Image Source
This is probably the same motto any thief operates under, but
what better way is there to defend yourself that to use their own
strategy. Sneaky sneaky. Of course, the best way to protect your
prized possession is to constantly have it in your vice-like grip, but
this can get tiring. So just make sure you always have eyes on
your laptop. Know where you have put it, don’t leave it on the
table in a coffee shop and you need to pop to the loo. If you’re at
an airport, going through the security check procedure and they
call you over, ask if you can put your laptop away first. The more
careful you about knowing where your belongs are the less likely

--

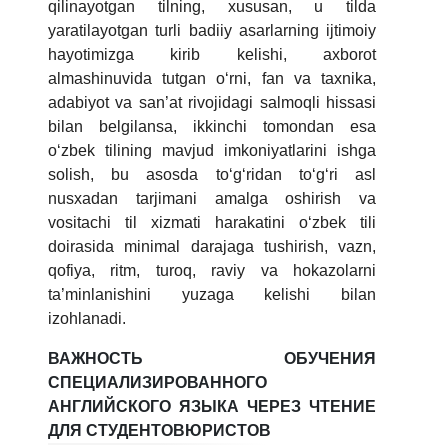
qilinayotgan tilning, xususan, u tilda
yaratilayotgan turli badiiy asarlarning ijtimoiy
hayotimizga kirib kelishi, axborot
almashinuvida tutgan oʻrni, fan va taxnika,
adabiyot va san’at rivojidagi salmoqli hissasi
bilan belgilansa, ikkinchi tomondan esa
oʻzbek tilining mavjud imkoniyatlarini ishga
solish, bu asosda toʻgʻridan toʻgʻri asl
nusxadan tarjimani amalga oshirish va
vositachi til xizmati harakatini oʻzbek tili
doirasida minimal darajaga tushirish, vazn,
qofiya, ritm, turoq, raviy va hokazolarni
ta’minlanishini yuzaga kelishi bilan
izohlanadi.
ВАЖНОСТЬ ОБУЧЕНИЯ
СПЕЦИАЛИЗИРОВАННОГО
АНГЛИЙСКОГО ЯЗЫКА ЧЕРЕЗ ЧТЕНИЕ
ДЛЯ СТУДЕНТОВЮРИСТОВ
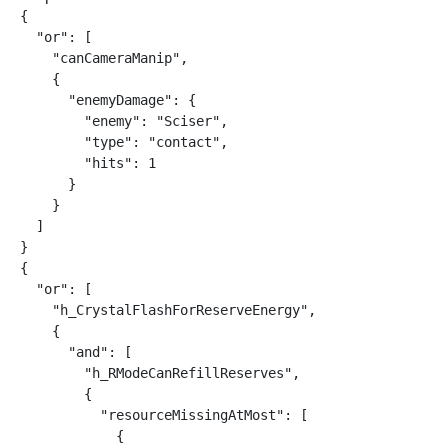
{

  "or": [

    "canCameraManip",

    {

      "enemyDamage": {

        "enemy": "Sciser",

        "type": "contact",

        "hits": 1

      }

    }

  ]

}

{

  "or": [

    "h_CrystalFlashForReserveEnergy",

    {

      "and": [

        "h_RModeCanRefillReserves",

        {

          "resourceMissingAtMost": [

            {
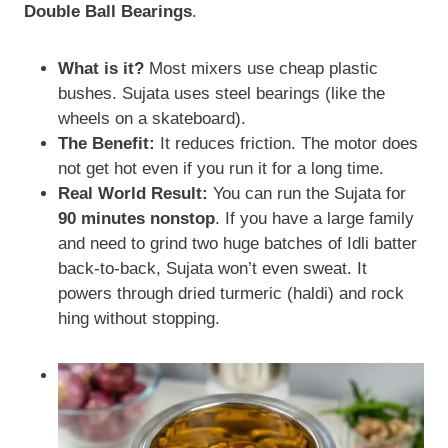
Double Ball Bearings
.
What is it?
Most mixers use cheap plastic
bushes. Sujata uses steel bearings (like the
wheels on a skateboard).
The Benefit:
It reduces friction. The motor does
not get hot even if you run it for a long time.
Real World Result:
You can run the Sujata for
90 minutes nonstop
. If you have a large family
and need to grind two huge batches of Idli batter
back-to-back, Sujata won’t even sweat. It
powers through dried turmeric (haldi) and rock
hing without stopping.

...

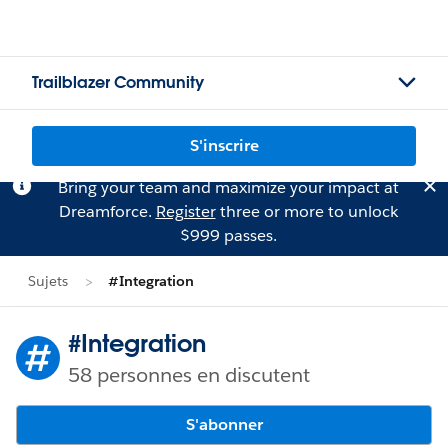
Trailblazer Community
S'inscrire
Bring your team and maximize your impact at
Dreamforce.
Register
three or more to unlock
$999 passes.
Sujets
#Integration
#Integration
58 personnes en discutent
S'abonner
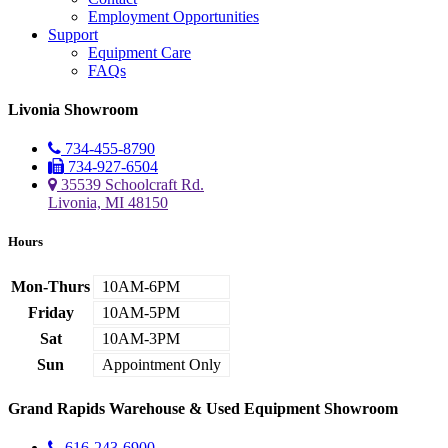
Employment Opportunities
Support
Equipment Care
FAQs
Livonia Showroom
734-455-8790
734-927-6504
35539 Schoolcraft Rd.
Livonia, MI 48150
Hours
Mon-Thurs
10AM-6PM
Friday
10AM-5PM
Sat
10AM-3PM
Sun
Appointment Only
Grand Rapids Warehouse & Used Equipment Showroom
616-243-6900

| Exercise goal |
Once you reach the line with "35539 Schoolcraft Rd." in the data above, copy it and every line after it exactly, up to and including the line with "616-243-6900".

| Answer box |
35539 Schoolcraft Rd.
Livonia, MI 48150
Hours
Mon-Thurs
10AM-6PM
Friday
10AM-5PM
Sat
10AM-3PM
Sun
Appointment Only
Grand Rapids Warehouse & Used Equipment Showroom
616-243-6900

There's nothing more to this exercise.